Il progetto della Gronda, che si sviluppa in gran parte in galleria, individua una serie di siti dove smaltire il materiale di risulta (smarino) derivante dalle opere di scavo, tra cui il canale di calma dell’Aeroporto di Genova, all’interno del quale è prevista la collocazione di circa 9 milioni di metri cubi di terre che ridurranno l’attuale larghezza del canale da 240 a 75 metri.

Durante la riunione odierna la giunta ha inoltre approvato l’adeguamento del Piano regolatore portuale del porto di Genova relativo al progetto di ribaltamento a mare del cantiere Fincantieri di Genova Sestri Ponente con annessa sistemazione idraulica del rio Molinassi, che, esondato nel 2014, attraversa il sito produttivo.
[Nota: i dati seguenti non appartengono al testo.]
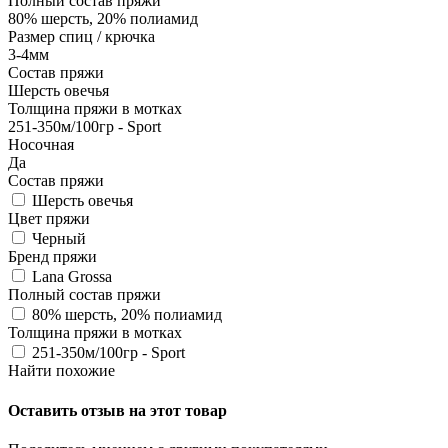
Полный состав пряжи
80% шерсть, 20% полиамид
Размер спиц / крючка
3-4мм
Состав пряжи
Шерсть овечья
Толщина пряжи в мотках
251-350м/100гр - Sport
Носочная
Да
Состав пряжи
Шерсть овечья
Цвет пряжи
Черный
Бренд пряжи
Lana Grossa
Полный состав пряжи
80% шерсть, 20% полиамид
Толщина пряжи в мотках
251-350м/100гр - Sport
Найти похожие
Оставить отзыв на этот товар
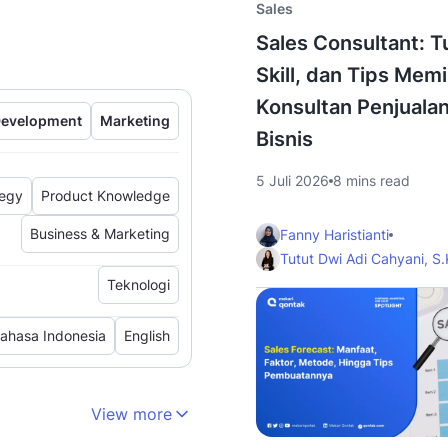
Sales
Sales Consultant: T
Skill, dan Tips Memi
Konsultan Penjuala
Development
Marketing
Bisnis
5 Juli 2026
8 mins read
tegy
Product Knowledge
Business & Marketing
Fanny Haristianti
Tutut Dwi Adi Cahyani, S
Teknologi
ahasa Indonesia
English
View more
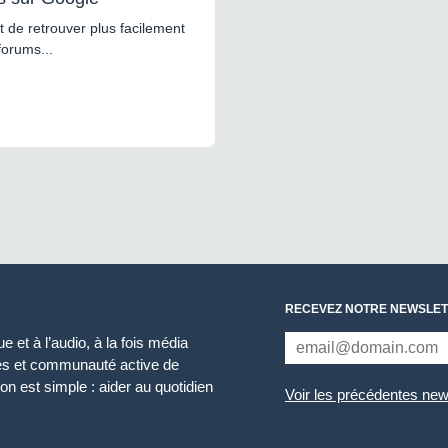
 de retrouver plus facilement
forums...
RECEVEZ NOTRE NEWSLET
 et à l’audio, à la fois média
ces et communauté active de
n est simple : aider au quotidien
Voir les précédentes new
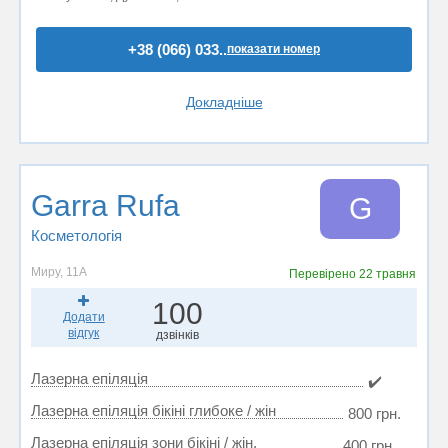
+38 (066) 033..
показати номер
Докладніше
Garra Rufa
G
Косметологія
Миру, 11А
Перевірено
22 травня
100
Додати
відгук
дзвінків
Лазерна епіляція
✔️
Лазерна епіляція бікіні глибоке / жін
800 грн.
Лазерна епіляція зони бікіні / жін.
400 грн.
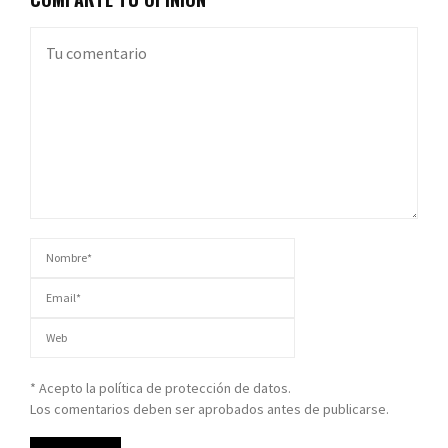
* Acepto la política de protección de datos.
Los comentarios deben ser aprobados antes de publicarse.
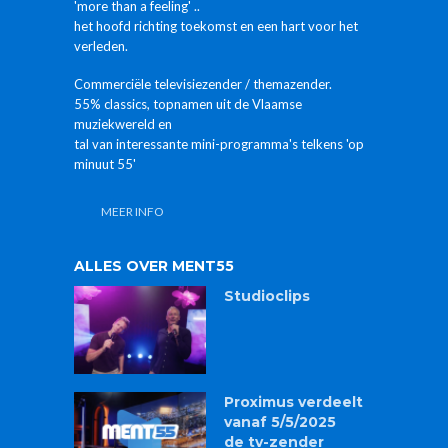
'more than a feeling' ..
het hoofd richting toekomst en een hart voor het
verleden.
Commerciële televisiezender / themazender.
55% classics, topnamen uit de Vlaamse
muziekwereld en
tal van interessante mini-programma's telkens 'op
minuut 55'
MEER INFO
ALLES OVER MENT55
Studioclips
Proximus verdeelt
vanaf 5/5/2025
de tv-zender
Il progetto prevede il riempimento del bacino portuale compreso tra il pontile Delta e l’area dello stabilimento Fincantieri di Genova Sestri Ponente. Il progetto comportava l’adeguamento tecnico funzionale al vigente Piano regolatore portuale del Porto di Genova sul quale il Consiglio superiore dei lavori pubblici ha espresso parere favorevole. Dal canto suo la giunta ha previsto, attraverso l’adeguamento del prp del porto, la realizzazione della nuova calata ad uso cantieristica navale all’interno del Porto petroli di Genova.